I chose the hardcode the source and destination points identifying then by
trial and error point:
The warped images can be seen as last image on the right in the Combined and Warped image figure
I used two approaches to find the lines and I use them both.
Those approaches were suggested during Udacity lesson.
First is the sliding windows approach, where I first calculate an histogram
of the warped image, in order to find peaks along the columns of the images.
One peak in the first half of the image and one from the half to the left hand side.
These peaks will be my starting point for the lane lines.
I will then split the image in slices (I trided different values and then used 25) (the biggest is the number more it takes to perform) horizontally and starting from the peak found before I will looking in a rectangular area centered at the peak and for
pixels with value "1" i.e. (line points).
I will keep those indices in order to extract the pixels from the real image
when the sliding windows process is done.
If the number of pixels found is more than a threshold then I will recenter the
rectangle (using the mean of the position of this points) were I do the search,
in order to follow curves lines.
When all the sliding windows are finished, I will use the indexes list I created
to extract the x and y values of the pixels and then fit a a line with polyfit function
using those values.
This procedure is coded from line #87 to line #188 in line.py
As this sliding window is a quite slow process and then a line does not change
that much from frame to frame, I will used the last found values of x in order
to fit next frame. (from line #191 to line #220 in line.py
).
Every (5 frames (but works also for 20)) I will start again sliding windows in order not to introduce additional error.

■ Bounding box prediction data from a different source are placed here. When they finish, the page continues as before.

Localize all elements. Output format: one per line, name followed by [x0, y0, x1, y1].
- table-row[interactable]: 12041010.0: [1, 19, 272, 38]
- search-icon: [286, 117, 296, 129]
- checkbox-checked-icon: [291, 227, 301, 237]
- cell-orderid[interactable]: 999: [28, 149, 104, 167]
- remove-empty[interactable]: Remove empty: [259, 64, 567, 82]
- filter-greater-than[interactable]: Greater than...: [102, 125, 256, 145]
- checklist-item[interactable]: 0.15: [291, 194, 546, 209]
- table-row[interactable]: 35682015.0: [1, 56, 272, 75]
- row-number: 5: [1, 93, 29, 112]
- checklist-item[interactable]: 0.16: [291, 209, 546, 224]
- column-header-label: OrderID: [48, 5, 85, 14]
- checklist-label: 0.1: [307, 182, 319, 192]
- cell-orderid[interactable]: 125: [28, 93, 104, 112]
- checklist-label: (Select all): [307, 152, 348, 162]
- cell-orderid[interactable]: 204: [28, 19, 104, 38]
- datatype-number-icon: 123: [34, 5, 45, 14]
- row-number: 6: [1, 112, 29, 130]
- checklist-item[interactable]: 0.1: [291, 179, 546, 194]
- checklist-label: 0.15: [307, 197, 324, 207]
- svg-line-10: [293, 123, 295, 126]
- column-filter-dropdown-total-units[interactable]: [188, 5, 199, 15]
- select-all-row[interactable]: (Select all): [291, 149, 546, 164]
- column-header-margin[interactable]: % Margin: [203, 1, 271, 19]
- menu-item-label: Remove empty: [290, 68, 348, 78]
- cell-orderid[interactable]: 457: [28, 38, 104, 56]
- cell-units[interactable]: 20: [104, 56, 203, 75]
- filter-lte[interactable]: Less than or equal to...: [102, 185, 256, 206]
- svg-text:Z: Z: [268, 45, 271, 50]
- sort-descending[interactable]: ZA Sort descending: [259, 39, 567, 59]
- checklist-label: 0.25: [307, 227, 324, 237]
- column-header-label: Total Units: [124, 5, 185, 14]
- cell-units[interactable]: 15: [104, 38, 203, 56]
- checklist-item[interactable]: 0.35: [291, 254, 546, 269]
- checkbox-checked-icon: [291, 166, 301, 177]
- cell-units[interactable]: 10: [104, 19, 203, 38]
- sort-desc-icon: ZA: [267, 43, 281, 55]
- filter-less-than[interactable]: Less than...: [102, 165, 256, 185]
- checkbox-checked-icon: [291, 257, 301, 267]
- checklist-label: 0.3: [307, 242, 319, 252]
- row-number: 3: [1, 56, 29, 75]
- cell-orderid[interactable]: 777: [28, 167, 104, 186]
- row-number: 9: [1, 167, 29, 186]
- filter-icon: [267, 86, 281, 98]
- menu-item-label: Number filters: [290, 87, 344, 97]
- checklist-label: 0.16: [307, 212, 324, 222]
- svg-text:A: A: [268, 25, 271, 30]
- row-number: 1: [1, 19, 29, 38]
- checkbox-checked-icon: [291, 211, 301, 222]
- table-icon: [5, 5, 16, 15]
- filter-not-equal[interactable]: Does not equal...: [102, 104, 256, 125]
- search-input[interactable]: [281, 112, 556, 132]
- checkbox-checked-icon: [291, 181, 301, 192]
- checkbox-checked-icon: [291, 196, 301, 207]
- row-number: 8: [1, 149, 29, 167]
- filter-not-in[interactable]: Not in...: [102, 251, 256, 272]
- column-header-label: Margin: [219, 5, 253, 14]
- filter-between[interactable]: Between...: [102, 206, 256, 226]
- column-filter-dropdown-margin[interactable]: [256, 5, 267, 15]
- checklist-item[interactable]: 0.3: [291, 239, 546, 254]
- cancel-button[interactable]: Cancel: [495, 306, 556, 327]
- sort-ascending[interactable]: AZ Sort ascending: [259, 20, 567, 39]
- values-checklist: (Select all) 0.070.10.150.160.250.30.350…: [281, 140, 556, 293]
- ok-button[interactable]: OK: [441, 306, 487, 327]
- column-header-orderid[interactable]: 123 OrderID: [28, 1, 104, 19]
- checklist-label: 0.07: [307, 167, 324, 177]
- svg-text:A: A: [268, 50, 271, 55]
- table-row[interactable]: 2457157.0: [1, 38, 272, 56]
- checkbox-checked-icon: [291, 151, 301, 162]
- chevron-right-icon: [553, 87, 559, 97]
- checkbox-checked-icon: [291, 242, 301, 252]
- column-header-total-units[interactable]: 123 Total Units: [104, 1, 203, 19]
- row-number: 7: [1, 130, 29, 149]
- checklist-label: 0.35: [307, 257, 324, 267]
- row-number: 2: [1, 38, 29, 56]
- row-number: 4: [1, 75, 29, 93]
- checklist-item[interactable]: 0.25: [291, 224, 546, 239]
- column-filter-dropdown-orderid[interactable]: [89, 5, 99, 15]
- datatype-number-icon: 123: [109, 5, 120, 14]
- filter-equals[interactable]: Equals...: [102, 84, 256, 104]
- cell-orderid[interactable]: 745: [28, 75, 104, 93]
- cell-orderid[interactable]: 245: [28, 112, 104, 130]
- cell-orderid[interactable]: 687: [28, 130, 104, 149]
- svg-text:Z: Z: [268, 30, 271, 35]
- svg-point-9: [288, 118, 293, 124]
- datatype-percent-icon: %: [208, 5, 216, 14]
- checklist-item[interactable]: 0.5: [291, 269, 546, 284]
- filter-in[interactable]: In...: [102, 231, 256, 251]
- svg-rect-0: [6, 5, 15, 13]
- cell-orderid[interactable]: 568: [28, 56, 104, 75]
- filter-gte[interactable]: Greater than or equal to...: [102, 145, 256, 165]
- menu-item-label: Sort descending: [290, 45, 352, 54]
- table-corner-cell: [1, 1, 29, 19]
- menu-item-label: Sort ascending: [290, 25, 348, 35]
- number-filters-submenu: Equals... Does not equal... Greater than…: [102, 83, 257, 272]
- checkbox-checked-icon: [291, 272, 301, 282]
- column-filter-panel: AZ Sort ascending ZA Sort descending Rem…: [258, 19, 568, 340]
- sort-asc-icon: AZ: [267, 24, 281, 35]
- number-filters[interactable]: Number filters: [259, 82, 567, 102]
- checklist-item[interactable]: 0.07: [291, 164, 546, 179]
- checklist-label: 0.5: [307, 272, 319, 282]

The radius of curvature is calculated in lines between #257 and #274 in lines.py
The method was clearly explained during the lesson, so this code was taken from
lessons.
In lines #70 to #72 of the warper.py
I transformed back the image in order
to have an area that could be overlapped to the original image.
The green area is the one incuded by the lines found.

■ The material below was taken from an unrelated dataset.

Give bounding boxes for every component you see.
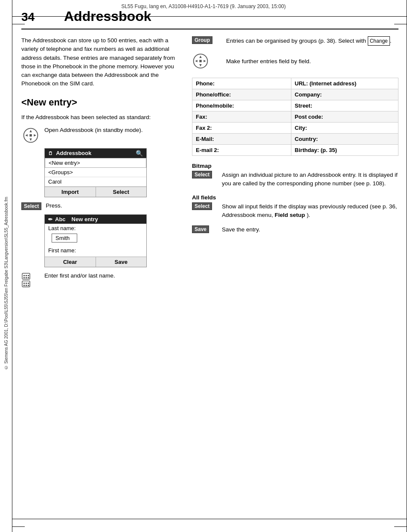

My model is really far from being robust. No validation mechanism has been used. Different light conditions make it very likely to fail, as I tried it too on the more difficult videos and does not perform well at all.
- While implementing this I first had problem with camera calibration... why different chessboard with different size were given? Just to make us think or was a mistake? I think that if I have to calibrate my camera (i.e. my phone camera) I will be very careful in taking pictures to the chess board...at least all the chessboard has the same number of corners.
- Second problem: Finding points to do perspective transformmation... they were detected by trial and error so no a specific method were used. I think this should be improved as points may be can be changed also while using different images.
- Thresholding...I tried to use different color spaces to find the lines. As we see in the lesson there are more "robust" color spaces then other. But sometimes thei fail too.
- Annotating the video: The procedure to find how many pixels corrisponds to 1 meter is a caracteristic of the image and the space between lines is decided by regulation of the country where the image is taken...so the code cannot be reused without changes.